## What you are asked to do
Every line of the records that holds the word "informazioni" should be copied.

## Records supplied
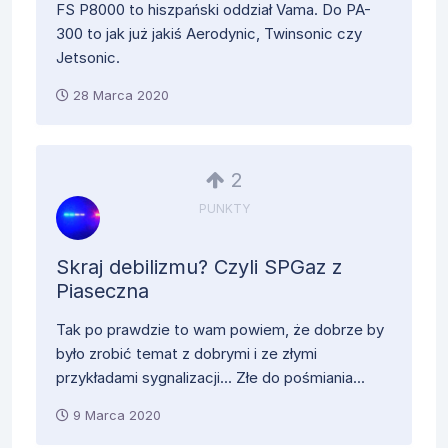
FS P8000 to hiszpański oddział Vama. Do PA-
300 to jak już jakiś Aerodynic, Twinsonic czy
Jetsonic.
28 Marca 2020
2
PUNKTY
Skraj debilizmu? Czyli SPGaz z
Piaseczna
Tak po prawdzie to wam powiem, że dobrze by
było zrobić temat z dobrymi i ze złymi
przykładami sygnalizacji... Złe do pośmiania...
9 Marca 2020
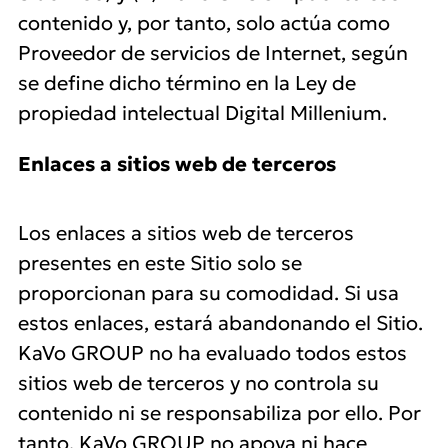
contenido y, por tanto, solo actúa como
Proveedor de servicios de Internet, según
se define dicho término en la Ley de
propiedad intelectual Digital Millenium.
Enlaces a sitios web de terceros
Los enlaces a sitios web de terceros
presentes en este Sitio solo se
proporcionan para su comodidad. Si usa
estos enlaces, estará abandonando el Sitio.
KaVo GROUP no ha evaluado todos estos
sitios web de terceros y no controla su
contenido ni se responsabiliza por ello. Por
tanto, KaVo GROUP no apoya ni hace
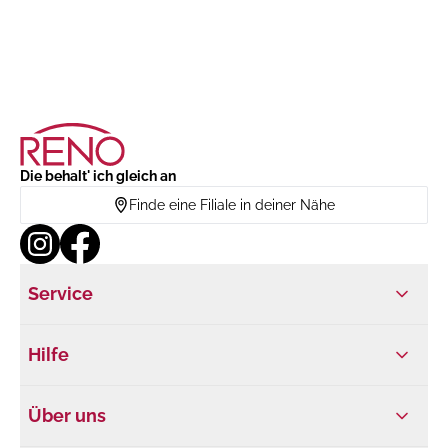
Die behalt' ich gleich an
Finde eine Filiale in deiner Nähe
Service
Hilfe
Über uns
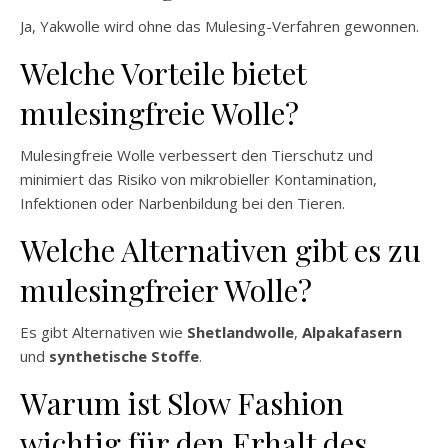
Ja, Yakwolle wird ohne das Mulesing-Verfahren gewonnen.
Welche Vorteile bietet
mulesingfreie Wolle?
Mulesingfreie Wolle verbessert den Tierschutz und
minimiert das Risiko von mikrobieller Kontamination,
Infektionen oder Narbenbildung bei den Tieren.
Welche Alternativen gibt es zu
mulesingfreier Wolle?
Es gibt Alternativen wie
Shetlandwolle
,
Alpakafasern
und
synthetische Stoffe
.
Warum ist Slow Fashion
wichtig für den Erhalt des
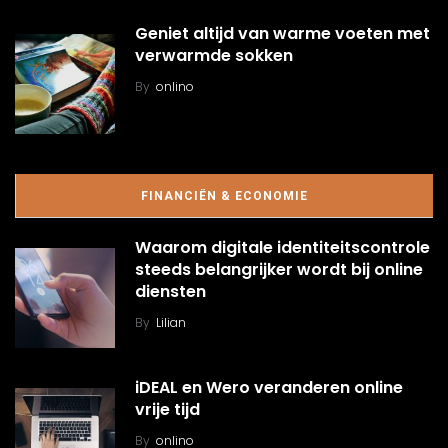
Geniet altijd van warme voeten met
verwarmde sokken
By
onlino
FINANCIËN & ECONOMIE
Waarom digitale identiteitscontrole
steeds belangrijker wordt bij online
diensten
By
Lilian
iDEAL en Wero veranderen online
vrije tijd
By
onlino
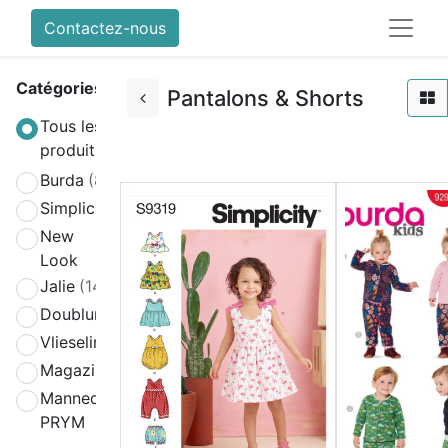
Contactez-nous
Catégories
Pantalons & Shorts
Tous les
produits
Burda
(808)
Simplicity
(580)
New
(270)
Look
Jalie
(141)
Doublure
(2)
Vlieseline
(64)
Magazines
(19)
Mannequin
(4)
PRYM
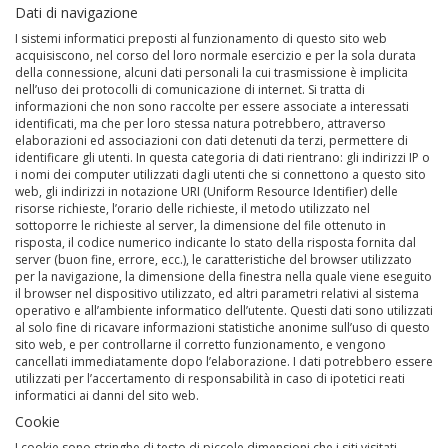
Dati di navigazione
I sistemi informatici preposti al funzionamento di questo sito web
acquisiscono, nel corso del loro normale esercizio e per la sola durata
della connessione, alcuni dati personali la cui trasmissione è implicita
nell’uso dei protocolli di comunicazione di internet. Si tratta di
informazioni che non sono raccolte per essere associate a interessati
identificati, ma che per loro stessa natura potrebbero, attraverso
elaborazioni ed associazioni con dati detenuti da terzi, permettere di
identificare gli utenti. In questa categoria di dati rientrano: gli indirizzi IP o
i nomi dei computer utilizzati dagli utenti che si connettono a questo sito
web, gli indirizzi in notazione URI (Uniform Resource Identifier) delle
risorse richieste, l’orario delle richieste, il metodo utilizzato nel
sottoporre le richieste al server, la dimensione del file ottenuto in
risposta, il codice numerico indicante lo stato della risposta fornita dal
server (buon fine, errore, ecc.), le caratteristiche del browser utilizzato
per la navigazione, la dimensione della finestra nella quale viene eseguito
il browser nel dispositivo utilizzato, ed altri parametri relativi al sistema
operativo e all’ambiente informatico dell’utente. Questi dati sono utilizzati
al solo fine di ricavare informazioni statistiche anonime sull’uso di questo
sito web, e per controllarne il corretto funzionamento, e vengono
cancellati immediatamente dopo l’elaborazione. I dati potrebbero essere
utilizzati per l’accertamento di responsabilità in caso di ipotetici reati
informatici ai danni del sito web.
Cookie
I cookie sono stringhe di testo di piccole dimensioni che i siti visitati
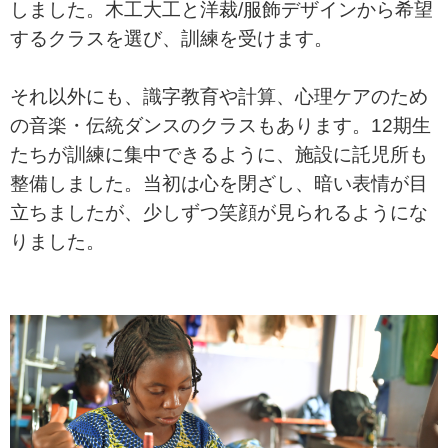
しました。木工大工と洋裁/服飾デザインから希望
するクラスを選び、訓練を受けます。
それ以外にも、識字教育や計算、心理ケアのため
の音楽・伝統ダンスのクラスもあります。12期生
たちが訓練に集中できるように、施設に託児所も
整備しました。当初は心を閉ざし、暗い表情が目
立ちましたが、少しずつ笑顔が見られるようにな
りました。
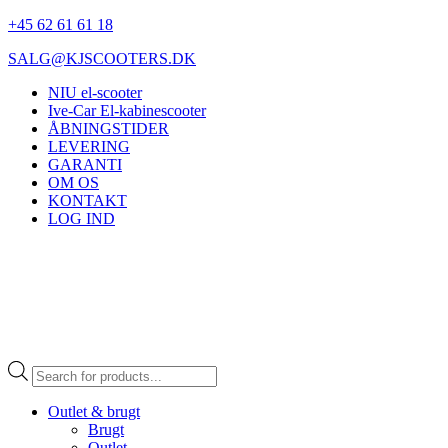
+45 62 61 61 18
SALG@KJSCOOTERS.DK
NIU el-scooter
Ive-Car El-kabinescooter
ÅBNINGSTIDER
LEVERING
GARANTI
OM OS
KONTAKT
LOG IND
Products
search
Outlet & brugt
Brugt
Outlet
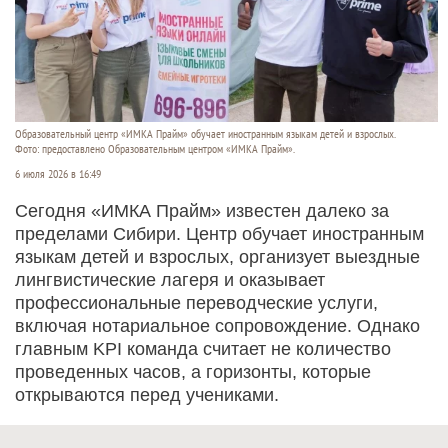
Образовательный центр «ИМКА Прайм» обучает иностранным языкам детей и взрослых.
Фото: предоставлено Образовательным центром «ИМКА Прайм».
6 июля 2026 в 16:49
Сегодня «ИМКА Прайм» известен далеко за
пределами Сибири. Центр обучает иностранным
языкам детей и взрослых, организует выездные
лингвистические лагеря и оказывает
профессиональные переводческие услуги,
включая нотариальное сопровождение. Однако
главным KPI команда считает не количество
проведенных часов, а горизонты, которые
открываются перед учениками.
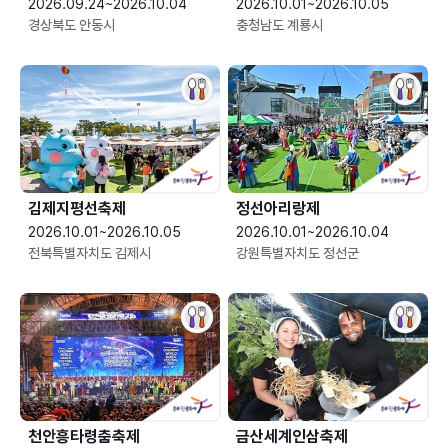
2026.09.24~2026.10.04
2026.10.01~2026.10.05
경상북도 안동시
충청남도 계룡시
김제지평선축제
정선아리랑제
2026.10.01~2026.10.05
2026.10.01~2026.10.04
전북특별자치도 김제시
강원특별자치도 정선군
천안흥타령춤축제
금산세계인삼축제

## Worked solution
informazioni che non sono raccolte per essere associate a interessati
al solo fine di ricavare informazioni statistiche anonime sull’uso di questo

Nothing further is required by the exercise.